Version française
Home     About     Download     Resources     Contact us    
Browse thread
Function Inlining
[ Home ] [ Index: by date | by threads ]
[ Search: ]

[ Message by date: previous | next ] [ Message in thread: previous | next ] [ Thread: previous | next ]
Date: -- (:)
From: John Carr <jfc@M...>
Subject: Re: [Caml-list] Function Inlining

> You're probably running into restrictions other than size that OCaml has 
> on function inlining, such as function definitions inside the function, 
> structured constants and let rec.
> 
> Getting rid of these restrictions could potentially improve OCaml code 
> generation considerably, but as far as I can tell, that would require 
> some additional features in the code generation such as sharing 
> structured constants, explicitly transforming tail calls to loops etc.

I have been working on part of this.

My 64 bit SPARC code generator produces bad assembly code when
compiling the TK library.  The failure is caused by poor code
generation in the intermediate phase of the compiler.  There is a
nested (not top level) module named Tkintf containing hundreds of
values.  The code generated to initialize Tk.Tkintf looks like:

	1. compute the hundreds of values to be stored in the Tkintf module
	2. allocate a block to hold Tkintf
	3. store the hundreds of values computed earlier into the Tkintf block
	4. store a pointer to the Tkintf block into the appropriate field of Tk

This sequence results in hundreds of live values.  Most have to be
spilled to the stack between 1 and 3, but the stack can only hold
about 256 values.  (Because ocamlopt does not use register windows
it is limited to a 2 kilobyte stack frame.)  The assembler fails
with address offset out of range errors.

The ocaml developers were aware of this sort of problem and a
different method is used to initialize top level modules, though
there is a separate inefficiency there because it isn't necessary to
compute at runtime the majority of module values which are constant,
either integer constants or pointers to statically allocated blocks.

I have been experimenting with making both constant closures and
structured constants shareable and (for top level modules) compiling
constant initializers into the data section.  So given a module like

	let x = 1 let y = (1,2,3) let rec f x = ... and g x = ...

the assembly code would look like (with tag values omitted for clarity):

	.data
L1:	# begin three value tuple
	.word	3	# integer 1
	.word	5	# integer 2
	.word	7	# integer 3
L2:	# begin block describing mutually recursive functions f and g
	.word	1	# f arity
	.word	f	# pointer to function f
	.word	1	# g arity
	.word	g	# pointer to function g
module:
	.word	3	# integer 1
	.word	L1	# pointer to (1,2,3)
	.word	L2	# pointer to closure for f
	.word	L2+8	# pointer to closure for g

Values not computable at compile time cause a .skip directive and the
module entry code computes the initial value as in the current compiler.
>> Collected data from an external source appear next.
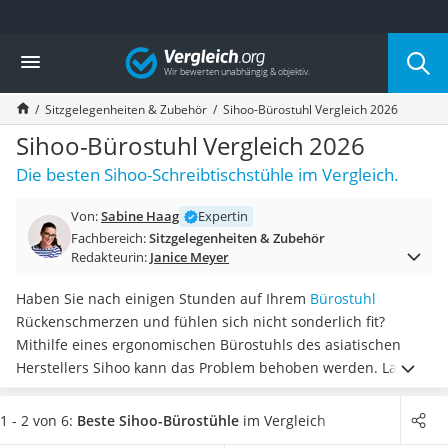
Die beliebtesten Vergleiche nach Kategorie
Vergleich
Wohnen
Matratzen-Topper
Sitzgelegenheiten & Zubehör
Sihoo-Bürostuhl Vergleich 2026
Matratzen
Konferenzlautsprecher
Sihoo-Bürostuhl Vergleich 2026
Tageslichtlampe
Die besten Sihoo-Schreibtischstühle im Vergleich.
Badlüfter
Ergonomischer Bürostuhl
Von:
Sabine Haag
Expertin
Bürohocker
Fachbereich:
Sitzgelegenheiten & Zubehör
Außenleuchte mit Kamera
Redakteurin:
Janice Meyer
Ozongeneratoren
Akku-Tischlampe
Haben Sie nach einigen Stunden auf Ihrem
Bürostuhl
Konferenzmikrofon
Rückenschmerzen und fühlen sich nicht sonderlich fit?
Klappmatratze
Mithilfe eines ergonomischen Bürostuhls des asiatischen
Duschkopf mit Kalkfilter
Herstellers Sihoo kann das Problem behoben werden. Laut
Aktenvernichter Sicherheitsstufe 4
diversen Online-Tests wirken sich die
Lordosenstütze und
Bettgitter
die Kopfstütze
sehr gut auf den Körper aus. Ein Sihoo-
1 - 2 von 6:
Beste Sihoo-Bürostühle
im Vergleich
Spannbettlaken
Bürostuhl ist besonders für Leute geeignet, die lange am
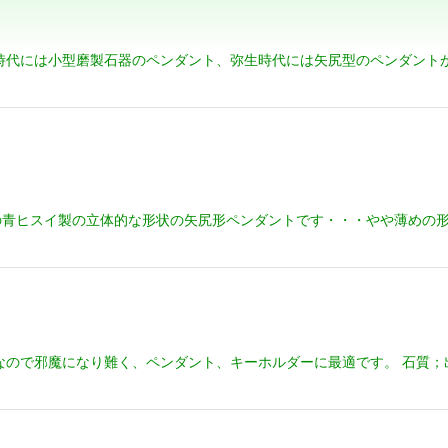
絞り込む
時代には小型磨製石器のペンダント、弥生時代には矢尻型のペンダント
青ヒスイ製の立体的な形状の矢尻形ペンダントです・・・やや薄めの形
なので邪魔になり難く、ペンダント、キーホルダーに最適です。 石質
This solves the stack overflow problem.  I'm not convinced that
the asmcomp phase of the compiler is the right place to do this
optimization.  Perhaps it should be moved to the intermediate
phase where the top level module optimization is done now.

(This is more than just optimizing the performance of code that is
executed once.  For TK a substantial fraction of the code size is
the module entry point.  Also, a few jobs ago I cut the startup time
of a product I worked on by several seconds by optimizing the dynamic
loading process, which is similarly a one time act.)